8.35 At that time, the standing committee urged the Solicitor General to take further steps to prevent unwanted communications from inmates in federal correctional institutions. Both the Ministry of the Attorney General of Ontario Office for Victims of Crime and the Canadian Resource Centre for Victims of Crime have made proposals on this issue to the Sub-committee. The Office for Victims of Crime recommended that the Solicitor General direct both the Correctional Service and the Parole Board to take administrative measures, including insertion of notice of offender non-contact remedies, into all victim publications and communications.113 The Resource Centre for Victims of Crime recommended that section 95 of the Regulations be amended to remove any discretion wardens may have in prohibiting unwanted inmate contact with victims. They also urged better monitoring of inmate telephone calls.114

8.36 The Sub-committee welcomes these recommendations as presenting concrete, practical options for consideration. However, the Sub-committee believes a more comprehensive approach to this issue is required. The frequency of unwanted inmate communication and the means by which it happens must be determined before effective counter measures can be developed. Therefore a strengthened version of the standing committee's recommendation is preferred as providing a more comprehensive approach to this issue.

RECOMMENDATION 40

The Sub-committee recommends that the Solicitor General of Canada, in conjunction with the Correctional Service of Canada and the National Parole Board, develop a comprehensive strategy to prevent any unwanted communications from offenders in federal correctional institutions, especially with victims.

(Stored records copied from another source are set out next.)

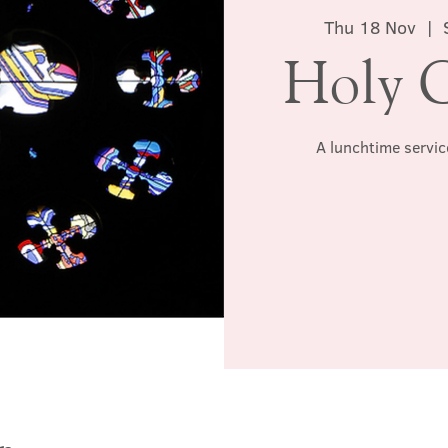
Thu 18 Nov
  |  
Holy 
A lunchtime servic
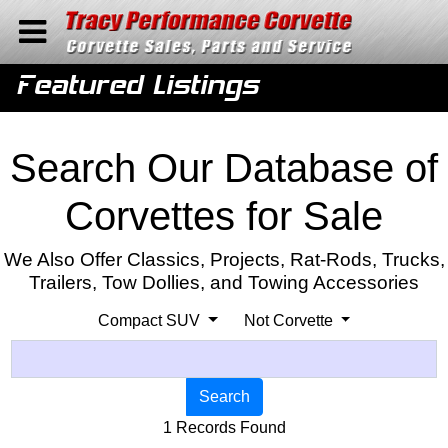
Home
Featured Listings
Contact Us
Search
Search Our Database of
Corvettes for Sale
We Also Offer Classics, Projects, Rat-Rods, Trucks,
Trailers, Tow Dollies, and Towing Accessories
Compact SUV
Not Corvette
Search
1 Records Found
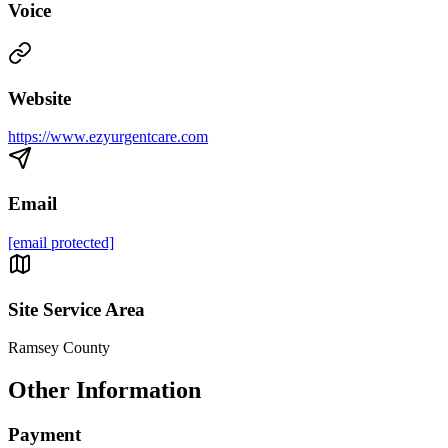
Voice
Website
https://www.ezyurgentcare.com
Email
[email protected]
Site Service Area
Ramsey County
Other Information
Payment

VICTIMS' INFORMATION AND COMPLAINTS OFFICE

8.37 Since Parliament adopted the Corrections and Conditional Release Act in 1992, both the Correctional Service and the Parole Board have undertaken a number of initiatives to provide victims with case-specific and general information. They have also engaged in a number of outreach and public education activities including, among others, the publication of pamphlets, fact sheets, and newspaper inserts.

8.38 The National Parole Board operates toll-free telephone lines in most of its regions. It also operates a decision registry that makes its conditional release decisions available to victims and other interested persons, and facilitates the attendance of observers, including victims, at its hearings. Moreover, the Parole Board has appointed a community liaison officer at each of its regional offices, to assist in providing victims with services and information to which they are entitled under the Act. The Correctional Service has appointed victim liaison coordinators at each of its regional offices, community parole offices, and correctional institutions. In both cases, these functions are performed by Correctional Service and Parole Board employees in addition to other daily responsibilities. The Correctional Service and the Parole Board jointly provide victims with one-stop services in the Ontario and Pacific regions out of Board offices, where all offender files are located.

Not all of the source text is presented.